In the backseat, a young woman was sprawled out, face-down. Like the male, her pockets had also been turned out.

At first, this passing motorist thought that the two people inside the Oldsmobile were sleeping. However, it quickly became apparent that something was very wrong. There was blood inside the vehicle, and - as Texarkana would soon learn - the man and young woman inside the car had been shot-to-death, execution-style.

Richard Lanier Griffin was born on August 31st, 1916.

He grew up in Linden, Texas, eventually becoming embroiled in World War Two. He was a member of the "Seabees," the US Naval Construction Battalions. Basically, his job title was to help construct things for the United States Navy, but the "Seabees" - as they were known - were prepared to fight should it come down to it.

In December of 1945, Griffin was discharged, and returned to Texas. He moved in with his mother, in a housing unit provided for reintegrating soldiers. In the months since returning home, he had resumed work as a carpenter and a painter. He had also begun seeing a young woman named Polly.

Polly Ann Moore was born on November 10th, 1928. She grew up in Atlanta, Texas - about half an hour south - and had graduated high school the year prior, at the age of just 16. Ever since, she had worked for Red River Arsenal, as a checker.

Because she was living away from home, Polly lived with her cousin at a nearby boardinghouse. However, she had begun dating an older man named Richard.

Richard was 29 and Polly was 17, but the age different at the time wasn't a major concern. It was socially acceptable for men to date much younger woman; even though, nowadays, we'd consider a 29-year old man dating a 17-year old girl troubling.

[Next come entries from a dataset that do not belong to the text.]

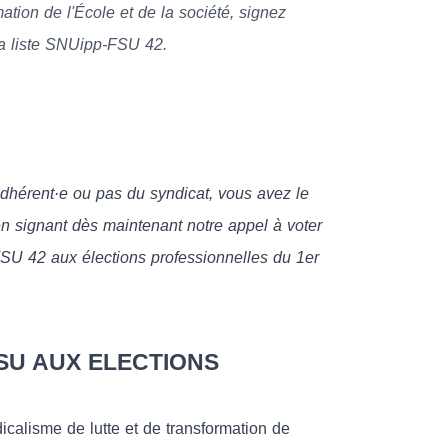
ation de l'École et de la société, signez
 la liste SNUipp-FSU 42.
dhérent·e ou pas du syndicat, vous avez le
e en signant dès maintenant notre appel à voter
FSU 42 aux élections professionnelles du 1er
FSU AUX ELECTIONS
alisme de lutte et de transformation de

The two had been dating for about six weeks, eventually culminating in them spending a Saturday out-and-about. The two had been seen the night prior, March 23rd, at a cafe in Texarkana, where they had visited with Richard's sister, Eleanor, and her boyfriend until about 10:00 PM. That was when they left, and apparently set off for the nearby lovers' lane.

The following morning, their bodies were found inside Richard's Oldsmobile. He was identified by the vehicle, but Polly would be identified by the class ring she wore on her finger, which bore the inscription of her initials - "P.A.M." - as well as her graduation year - '45.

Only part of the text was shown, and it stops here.